Dan Rodricks: One scarf, two kinds of people and 10 things nobody asked about
Published in Op Eds
Nobody asked me, but there are basically two kinds of people in this world: One sees a nearly new scarf on a city sidewalk, picks it up and ties it to a drain pipe near where it was found (on Baltimore’s Fallsway, under the Orleans Street Viaduct) in the hope that its owner will find it there. The other takes it home, wraps it up and gives it as a Christmas gift.
Nobody asked me, but you’d think a national museum devoted to American history would have a place for visiting school children to eat their bag lunches. However, as a Baltimore parent recently discovered during a field trip, there’s no such place at the National Museum of African-American History and Culture in Washington. The small group of sixth-graders that Dan Baldwin chaperoned from Mount Royal Elementary School were not allowed to eat their lunches in the museum cafe, even when there were plenty of seats available; a security guard told them they couldn’t eat on hallway benches, either.
Baldwin found the woman at the customer service desk polite but resolute. “She made it clear,” he says, “that there was nowhere inside the building that the children could eat.” So they ate outside on a chilly, windy day. Hard to believe the museum’s planners did not include a simple lunchroom for visiting school kids, who constitute a large part of most any museum’s customer base.
Nobody asked me, but now that Gov. Wes Moore can wear the Bronze Star his Army superiors recommended he receive years ago, questions about his premature and erroneous claim to it will probably fade. Those questions, while troubling, never threatened to kill his career; they are even less likely to do so now. While Moore’s failures to correct the record — that he was recommended for the Bronze Star but never received it — are bound to come up again, explanations about delays and the medal-issuing process seem to hold up and blunt criticism.

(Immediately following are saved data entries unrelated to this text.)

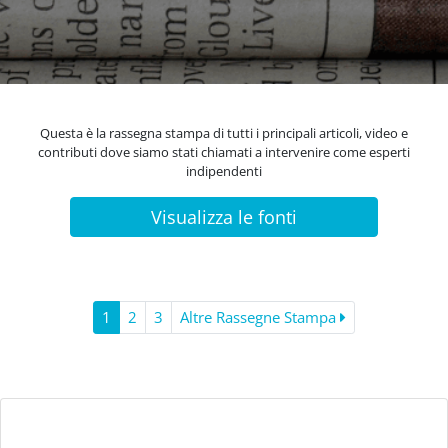
Questa è la rassegna stampa di tutti i principali articoli, video e
contributi dove siamo stati chiamati a intervenire come esperti
indipendenti
Visualizza le fonti
1
2
3
Altre Rassegne Stampa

And no one can strip Moore’s honorable service from his biography.
Nobody asked me, but the governor’s support of supermarkets selling beer and wine is a solution looking for a problem. Who in Maryland is begging for this? Is there some groundswell of support for buying vino at Giant, brewskies at Safeway? If there’s a clamor for this convenience, I haven’t heard it. “We’re out of step with the rest of the country,” Moore told Maryland Matters. That’s no argument. Are people leaving the state because they can’t buy a six pack of Modelo at Weis? I don’t think so.
And, on the benefit-to-corporations versus harm-to-small-business scale, that idea is a loser.
One more thing regarding the governor: I hope he ordered that a portion of scrap steel from the Francis Scott Key Bridge be saved and recycled into the new span. It would not take much, just a couple of tons of symbolism — a nod to the original structure that collapsed in March — poured into the steel of the second bridge.
Nobody asked me, but, as you count your blessings of 2024 and list your hopes for 2025, be thankful you live in the time of Lamar Jackson.
And be even more thankful that you’re a Ravens fan in the year when Jackson and Derrick Henry are in the same backfield.
Nobody asked me, but after driving some of Baltimore’s ridiculously rough streets, every motorist should go into concussion protocol.
Or start wearing helmets.
Nobody asked me, but few things in the male wardrobe are as comforting and as stylish as a wool cardigan with a shawl collar.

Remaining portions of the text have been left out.